RSV vaccines would greatly reduce illness if implemented like flu shots

Jan. 5, 2024
The research was published Nov. 30 in Clinical Infectious Diseases.

Respiratory syncytial virus (RSV) vaccines recently approved for people 60 and older would dramatically reduce the disease’s significant burden of illness and death in the United States if they were widely adopted like annual influenza vaccines, a new study has found.

A high level of RSV vaccination would not only potentially reduce millions of dollars in annual outpatient and hospitalization costs but would also produce an economy of scale with individual shots being delivered at a relatively modest cost of between $117 and $245 per dose, the study said.

The vaccines are currently covered by most private insurers without a patient copay because they are recommended by the Centers for Disease Control and Prevention’s Advisory Committee on Immunization Practices. Some Medicare beneficiaries can also obtain the shots at no cost, but only if they are enrolled in Part D of the program, which deals with drug benefits.

The current study looked only at the potential impact and cost of RSV vaccines for older adults.

Two RSV vaccines, Arexy and Abrysvo, were approved by the U.S. Food and Drug Administration earlier this year.

In conducting their study, the researchers created a model for RSV outcomes based on characteristics of the U.S. population 60 or older. Measured outcomes included the annual incidence of cases per 100,000 people requiring outpatient, inpatient, and intensive care, and the death rate for hospitalized patients. The researchers then calculated the medical care costs for these outcomes and lost productivity.

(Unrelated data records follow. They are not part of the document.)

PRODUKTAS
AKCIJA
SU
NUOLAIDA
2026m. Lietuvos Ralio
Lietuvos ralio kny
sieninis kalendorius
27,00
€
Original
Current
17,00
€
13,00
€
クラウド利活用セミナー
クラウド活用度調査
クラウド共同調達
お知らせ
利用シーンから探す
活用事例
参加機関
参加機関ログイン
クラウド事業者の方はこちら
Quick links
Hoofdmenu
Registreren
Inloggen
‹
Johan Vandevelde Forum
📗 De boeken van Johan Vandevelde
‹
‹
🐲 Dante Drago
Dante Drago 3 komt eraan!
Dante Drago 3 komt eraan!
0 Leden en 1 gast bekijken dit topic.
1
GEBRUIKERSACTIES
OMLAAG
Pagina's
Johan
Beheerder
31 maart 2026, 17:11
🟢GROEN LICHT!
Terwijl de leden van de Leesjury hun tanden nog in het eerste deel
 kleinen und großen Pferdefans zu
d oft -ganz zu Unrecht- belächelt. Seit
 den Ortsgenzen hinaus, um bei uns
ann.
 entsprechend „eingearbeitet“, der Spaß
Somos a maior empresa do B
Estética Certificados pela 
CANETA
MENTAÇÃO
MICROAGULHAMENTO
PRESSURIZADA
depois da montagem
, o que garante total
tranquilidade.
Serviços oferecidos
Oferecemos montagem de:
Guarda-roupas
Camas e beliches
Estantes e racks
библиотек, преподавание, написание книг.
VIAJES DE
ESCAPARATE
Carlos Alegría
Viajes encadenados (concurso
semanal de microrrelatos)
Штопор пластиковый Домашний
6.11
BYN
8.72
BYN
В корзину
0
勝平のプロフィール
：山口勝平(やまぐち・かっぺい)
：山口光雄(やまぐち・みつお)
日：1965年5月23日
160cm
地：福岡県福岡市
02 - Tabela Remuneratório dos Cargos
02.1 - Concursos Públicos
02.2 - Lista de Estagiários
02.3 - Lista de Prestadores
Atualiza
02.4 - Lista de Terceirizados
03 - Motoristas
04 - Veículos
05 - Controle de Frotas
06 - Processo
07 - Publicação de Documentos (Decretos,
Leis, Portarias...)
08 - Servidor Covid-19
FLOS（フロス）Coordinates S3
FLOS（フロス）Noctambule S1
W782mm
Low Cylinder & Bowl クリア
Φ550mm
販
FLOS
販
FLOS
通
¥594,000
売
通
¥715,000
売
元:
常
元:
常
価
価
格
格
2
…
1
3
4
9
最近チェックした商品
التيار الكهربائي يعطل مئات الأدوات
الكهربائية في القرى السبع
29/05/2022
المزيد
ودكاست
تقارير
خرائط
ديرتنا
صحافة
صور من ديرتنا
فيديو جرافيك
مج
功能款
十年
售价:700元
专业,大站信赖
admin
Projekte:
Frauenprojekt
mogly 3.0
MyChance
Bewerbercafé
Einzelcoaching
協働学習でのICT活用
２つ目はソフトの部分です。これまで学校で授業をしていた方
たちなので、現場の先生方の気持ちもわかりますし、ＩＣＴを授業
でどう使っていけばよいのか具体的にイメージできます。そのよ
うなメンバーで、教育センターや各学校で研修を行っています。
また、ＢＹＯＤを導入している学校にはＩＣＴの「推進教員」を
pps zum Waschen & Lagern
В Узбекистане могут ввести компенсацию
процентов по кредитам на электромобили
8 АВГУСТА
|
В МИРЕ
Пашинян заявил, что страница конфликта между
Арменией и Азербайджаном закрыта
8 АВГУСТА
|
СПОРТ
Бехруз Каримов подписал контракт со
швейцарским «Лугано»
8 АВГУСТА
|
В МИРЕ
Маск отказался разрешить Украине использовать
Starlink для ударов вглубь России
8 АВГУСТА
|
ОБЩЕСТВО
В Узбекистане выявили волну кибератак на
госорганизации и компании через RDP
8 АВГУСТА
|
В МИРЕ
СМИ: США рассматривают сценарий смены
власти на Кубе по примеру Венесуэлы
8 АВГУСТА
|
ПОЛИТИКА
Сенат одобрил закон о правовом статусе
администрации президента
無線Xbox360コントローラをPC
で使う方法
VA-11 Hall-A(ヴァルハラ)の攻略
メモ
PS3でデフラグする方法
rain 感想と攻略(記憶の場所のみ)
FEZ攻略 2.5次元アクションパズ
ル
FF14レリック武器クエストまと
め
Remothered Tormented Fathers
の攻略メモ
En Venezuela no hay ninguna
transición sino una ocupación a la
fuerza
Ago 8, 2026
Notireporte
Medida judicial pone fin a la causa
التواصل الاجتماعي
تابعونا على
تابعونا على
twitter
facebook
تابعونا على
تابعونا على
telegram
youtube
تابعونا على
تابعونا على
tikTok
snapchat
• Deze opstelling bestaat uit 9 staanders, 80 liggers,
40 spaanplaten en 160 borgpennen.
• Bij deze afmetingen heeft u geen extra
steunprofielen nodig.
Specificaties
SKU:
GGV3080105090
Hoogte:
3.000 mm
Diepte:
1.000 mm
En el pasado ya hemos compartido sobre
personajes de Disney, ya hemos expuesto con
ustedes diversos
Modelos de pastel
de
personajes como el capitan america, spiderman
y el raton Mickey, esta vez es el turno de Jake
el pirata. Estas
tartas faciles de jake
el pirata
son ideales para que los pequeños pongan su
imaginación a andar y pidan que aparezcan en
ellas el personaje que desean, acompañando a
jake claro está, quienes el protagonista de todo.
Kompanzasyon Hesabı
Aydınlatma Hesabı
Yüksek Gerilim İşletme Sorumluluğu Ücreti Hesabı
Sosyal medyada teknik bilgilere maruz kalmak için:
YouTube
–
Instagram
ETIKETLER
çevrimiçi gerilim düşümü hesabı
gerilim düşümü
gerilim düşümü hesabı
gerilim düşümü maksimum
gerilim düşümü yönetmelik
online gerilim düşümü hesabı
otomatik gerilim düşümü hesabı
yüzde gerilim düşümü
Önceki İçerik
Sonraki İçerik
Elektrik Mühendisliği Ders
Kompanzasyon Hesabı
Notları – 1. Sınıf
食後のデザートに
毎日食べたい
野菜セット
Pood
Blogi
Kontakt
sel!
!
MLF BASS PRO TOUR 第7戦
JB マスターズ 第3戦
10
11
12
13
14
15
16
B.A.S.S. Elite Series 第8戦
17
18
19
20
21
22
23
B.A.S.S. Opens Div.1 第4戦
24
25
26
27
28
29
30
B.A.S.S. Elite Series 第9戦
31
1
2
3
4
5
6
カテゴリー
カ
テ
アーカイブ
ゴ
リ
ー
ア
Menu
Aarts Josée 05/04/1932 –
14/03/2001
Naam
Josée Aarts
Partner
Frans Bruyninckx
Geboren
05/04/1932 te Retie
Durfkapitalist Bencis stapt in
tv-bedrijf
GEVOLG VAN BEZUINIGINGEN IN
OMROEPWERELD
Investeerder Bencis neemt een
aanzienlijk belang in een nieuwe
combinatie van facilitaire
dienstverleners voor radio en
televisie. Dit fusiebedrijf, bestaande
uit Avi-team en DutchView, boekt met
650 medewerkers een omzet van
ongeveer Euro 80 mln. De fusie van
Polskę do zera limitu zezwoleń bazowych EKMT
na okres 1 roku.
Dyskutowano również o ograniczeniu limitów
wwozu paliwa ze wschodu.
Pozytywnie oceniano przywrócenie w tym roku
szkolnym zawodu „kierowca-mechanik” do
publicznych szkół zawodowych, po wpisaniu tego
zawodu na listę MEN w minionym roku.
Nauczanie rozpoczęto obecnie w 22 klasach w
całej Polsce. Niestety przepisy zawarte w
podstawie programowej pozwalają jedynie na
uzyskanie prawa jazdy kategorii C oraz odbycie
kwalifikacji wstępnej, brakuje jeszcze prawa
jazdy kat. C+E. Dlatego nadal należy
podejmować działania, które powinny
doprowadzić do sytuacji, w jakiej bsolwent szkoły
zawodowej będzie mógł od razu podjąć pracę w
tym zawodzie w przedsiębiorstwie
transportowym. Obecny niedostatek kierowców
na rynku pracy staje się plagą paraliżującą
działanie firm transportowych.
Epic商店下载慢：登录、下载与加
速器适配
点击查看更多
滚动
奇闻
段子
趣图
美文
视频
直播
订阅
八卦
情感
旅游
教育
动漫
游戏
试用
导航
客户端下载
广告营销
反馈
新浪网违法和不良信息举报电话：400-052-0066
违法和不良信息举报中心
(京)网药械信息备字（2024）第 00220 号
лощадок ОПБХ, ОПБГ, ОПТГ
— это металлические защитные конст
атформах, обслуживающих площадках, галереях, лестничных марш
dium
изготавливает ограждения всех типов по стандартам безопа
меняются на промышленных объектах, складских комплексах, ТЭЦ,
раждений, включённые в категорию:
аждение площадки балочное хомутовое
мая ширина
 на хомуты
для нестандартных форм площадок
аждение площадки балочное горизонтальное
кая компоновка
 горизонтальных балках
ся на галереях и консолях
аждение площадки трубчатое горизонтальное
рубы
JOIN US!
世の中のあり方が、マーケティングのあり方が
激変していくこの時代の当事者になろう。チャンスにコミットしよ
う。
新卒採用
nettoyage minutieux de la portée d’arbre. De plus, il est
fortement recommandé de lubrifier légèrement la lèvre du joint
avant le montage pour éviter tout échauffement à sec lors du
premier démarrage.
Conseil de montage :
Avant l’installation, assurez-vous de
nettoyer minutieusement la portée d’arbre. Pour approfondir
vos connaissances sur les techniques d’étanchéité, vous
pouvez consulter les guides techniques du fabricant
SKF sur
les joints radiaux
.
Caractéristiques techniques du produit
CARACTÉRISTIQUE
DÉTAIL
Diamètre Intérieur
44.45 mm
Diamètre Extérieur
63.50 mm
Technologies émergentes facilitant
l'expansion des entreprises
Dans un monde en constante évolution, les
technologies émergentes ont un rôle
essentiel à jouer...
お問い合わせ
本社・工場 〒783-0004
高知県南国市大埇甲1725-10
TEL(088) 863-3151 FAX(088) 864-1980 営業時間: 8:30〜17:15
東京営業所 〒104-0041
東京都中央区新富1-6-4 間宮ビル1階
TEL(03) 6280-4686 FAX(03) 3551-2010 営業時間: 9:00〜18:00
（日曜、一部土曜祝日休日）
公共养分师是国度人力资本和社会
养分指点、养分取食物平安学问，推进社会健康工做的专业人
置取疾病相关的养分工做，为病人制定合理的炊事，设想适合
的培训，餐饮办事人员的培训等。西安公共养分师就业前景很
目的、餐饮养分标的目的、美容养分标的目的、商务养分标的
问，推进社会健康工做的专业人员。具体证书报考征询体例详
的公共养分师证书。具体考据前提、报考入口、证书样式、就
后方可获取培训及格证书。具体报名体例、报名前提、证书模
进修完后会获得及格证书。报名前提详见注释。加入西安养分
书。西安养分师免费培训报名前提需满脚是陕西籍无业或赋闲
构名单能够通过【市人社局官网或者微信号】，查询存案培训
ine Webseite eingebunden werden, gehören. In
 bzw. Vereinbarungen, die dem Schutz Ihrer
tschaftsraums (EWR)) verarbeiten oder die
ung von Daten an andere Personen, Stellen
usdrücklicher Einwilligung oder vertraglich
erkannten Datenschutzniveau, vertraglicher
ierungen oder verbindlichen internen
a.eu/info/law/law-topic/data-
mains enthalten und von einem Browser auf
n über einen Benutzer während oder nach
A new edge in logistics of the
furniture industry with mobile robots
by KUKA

The researchers analyzed how these outcomes would be reduced if 66% of adults 60 and older received an RSV vaccine. That is the typical influenza vaccination coverage for adults 65 years or older in the U.S.

For comparison, the researchers also analyzed the impact of 100% RSV vaccination coverage. In each scenario, they factored in the efficacy of the vaccine at preventing the need for medical care and death. They looked at the impact of these levels of RSV vaccination over one year and then over two years.

They found that 66% vaccination coverage in the first year reduced outpatient care by 41.4% to 53.6%, hospitalizations by 57.6% to 60.5%, and RSV-related deaths by 58.5% to 60.4%.

Increasing vaccination coverage to 100% reduced outpatient care by 62.9% to 81.2%, hospitalizations by 87.4% to 91.7%, and deaths by 87.6% to 91.3%.

Based on these numbers, the maximum cost-effective price per dose for one season at 66% coverage was $118 to $127. The difference was small — $1 to $3 — for 100% coverage.

With the annual cost savings achieved from vaccination, a program where 66% of adults 60 and older are vaccinated for RSV would cost the U.S. health care system $6.4 to $7.1 billion for one season, and $9.7 to $10.7 billion at 100% vaccination, the researchers found.

The vaccines are intended to protect people over two RSV seasons, as clinical trials for the vaccine showed efficacy for that time. But the researchers felt that until real-world efficacy data are available, a one-season analysis was more appropriate.

If real-world data show strong efficacy over two seasons, Arexvy could be cost effective up to $235 per dose and Abrysvo up to $245 per dose, the researchers found.